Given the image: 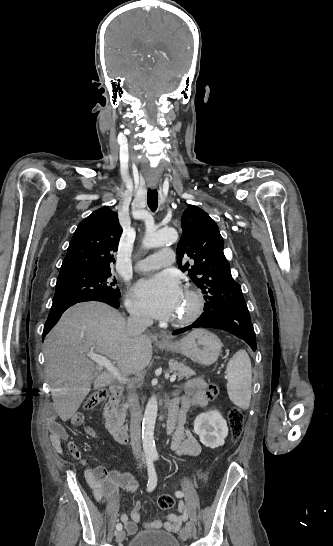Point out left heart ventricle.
<instances>
[{
	"label": "left heart ventricle",
	"mask_w": 333,
	"mask_h": 546,
	"mask_svg": "<svg viewBox=\"0 0 333 546\" xmlns=\"http://www.w3.org/2000/svg\"><path fill=\"white\" fill-rule=\"evenodd\" d=\"M191 308V300L190 298L185 294V292L182 293V296L177 304V307L175 309L173 319H178L183 316H185L188 311Z\"/></svg>",
	"instance_id": "left-heart-ventricle-1"
}]
</instances>
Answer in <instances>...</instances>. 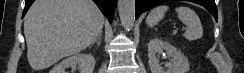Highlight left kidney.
I'll return each instance as SVG.
<instances>
[{"label": "left kidney", "instance_id": "obj_1", "mask_svg": "<svg viewBox=\"0 0 244 73\" xmlns=\"http://www.w3.org/2000/svg\"><path fill=\"white\" fill-rule=\"evenodd\" d=\"M163 51L171 57L165 67L161 66L157 57ZM148 59L152 73H188L190 67L187 57L180 50L158 38L150 40L148 44Z\"/></svg>", "mask_w": 244, "mask_h": 73}]
</instances>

=-=-=

* _EXERCISE GOAL_:
Whenever the word "fill" shows up in a line, that line counts. Say how many lines of the data count, giving the number alone.

* _PROBLEM SOLUTION_:
2